#### [Work instructions]
Take the lines below between the one holding "رونمایی از اتاق برق جدید تبیان" and the one holding "کیفیت در اختیارتان", inclusive, and copy them exactly. Add nothing.
*** Input for this task ***
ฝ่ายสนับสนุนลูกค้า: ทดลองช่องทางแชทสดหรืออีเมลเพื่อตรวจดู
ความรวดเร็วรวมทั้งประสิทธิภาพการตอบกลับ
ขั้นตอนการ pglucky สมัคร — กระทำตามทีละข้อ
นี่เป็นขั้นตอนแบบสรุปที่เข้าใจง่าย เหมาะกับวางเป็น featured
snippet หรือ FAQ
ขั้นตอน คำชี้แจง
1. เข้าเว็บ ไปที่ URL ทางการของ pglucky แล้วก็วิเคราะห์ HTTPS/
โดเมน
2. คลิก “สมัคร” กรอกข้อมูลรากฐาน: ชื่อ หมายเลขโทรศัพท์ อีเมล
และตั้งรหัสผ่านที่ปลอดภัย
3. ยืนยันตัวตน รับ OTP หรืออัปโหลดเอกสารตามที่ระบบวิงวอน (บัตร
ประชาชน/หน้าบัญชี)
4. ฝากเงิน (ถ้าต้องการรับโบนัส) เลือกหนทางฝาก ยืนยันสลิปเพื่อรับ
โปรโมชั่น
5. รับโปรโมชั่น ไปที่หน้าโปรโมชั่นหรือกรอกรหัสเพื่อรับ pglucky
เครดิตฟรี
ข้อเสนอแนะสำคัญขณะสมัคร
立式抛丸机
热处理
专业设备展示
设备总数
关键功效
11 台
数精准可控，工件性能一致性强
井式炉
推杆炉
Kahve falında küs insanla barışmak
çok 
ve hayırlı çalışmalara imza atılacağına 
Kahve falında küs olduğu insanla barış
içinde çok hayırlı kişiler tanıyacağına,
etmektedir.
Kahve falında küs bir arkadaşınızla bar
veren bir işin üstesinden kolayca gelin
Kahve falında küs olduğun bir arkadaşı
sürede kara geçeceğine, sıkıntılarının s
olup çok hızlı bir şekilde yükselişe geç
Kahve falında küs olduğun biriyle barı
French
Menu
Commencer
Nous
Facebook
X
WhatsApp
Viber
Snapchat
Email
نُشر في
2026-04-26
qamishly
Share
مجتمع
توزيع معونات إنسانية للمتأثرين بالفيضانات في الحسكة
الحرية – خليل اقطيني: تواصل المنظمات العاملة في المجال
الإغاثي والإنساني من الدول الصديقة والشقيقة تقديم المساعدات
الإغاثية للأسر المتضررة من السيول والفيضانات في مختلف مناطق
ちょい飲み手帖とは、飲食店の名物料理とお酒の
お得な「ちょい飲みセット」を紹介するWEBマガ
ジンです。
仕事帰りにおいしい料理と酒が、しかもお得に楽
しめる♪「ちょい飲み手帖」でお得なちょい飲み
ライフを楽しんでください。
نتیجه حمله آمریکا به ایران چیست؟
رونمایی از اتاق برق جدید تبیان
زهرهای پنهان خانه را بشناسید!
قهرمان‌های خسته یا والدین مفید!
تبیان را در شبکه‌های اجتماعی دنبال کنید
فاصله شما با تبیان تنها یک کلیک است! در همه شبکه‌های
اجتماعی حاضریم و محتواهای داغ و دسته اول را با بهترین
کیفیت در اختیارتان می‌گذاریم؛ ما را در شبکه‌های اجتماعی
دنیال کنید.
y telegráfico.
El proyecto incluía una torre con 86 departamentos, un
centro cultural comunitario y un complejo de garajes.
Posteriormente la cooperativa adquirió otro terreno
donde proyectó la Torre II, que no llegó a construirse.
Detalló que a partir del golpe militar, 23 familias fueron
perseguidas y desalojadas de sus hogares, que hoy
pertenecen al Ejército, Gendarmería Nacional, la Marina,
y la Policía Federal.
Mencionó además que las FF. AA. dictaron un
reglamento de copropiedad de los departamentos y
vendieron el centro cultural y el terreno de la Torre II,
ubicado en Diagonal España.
***
#### [Task response]
رونمایی از اتاق برق جدید تبیان
زهرهای پنهان خانه را بشناسید!
قهرمان‌های خسته یا والدین مفید!
تبیان را در شبکه‌های اجتماعی دنبال کنید
فاصله شما با تبیان تنها یک کلیک است! در همه شبکه‌های
اجتماعی حاضریم و محتواهای داغ و دسته اول را با بهترین
کیفیت در اختیارتان می‌گذاریم؛ ما را در شبکه‌های اجتماعی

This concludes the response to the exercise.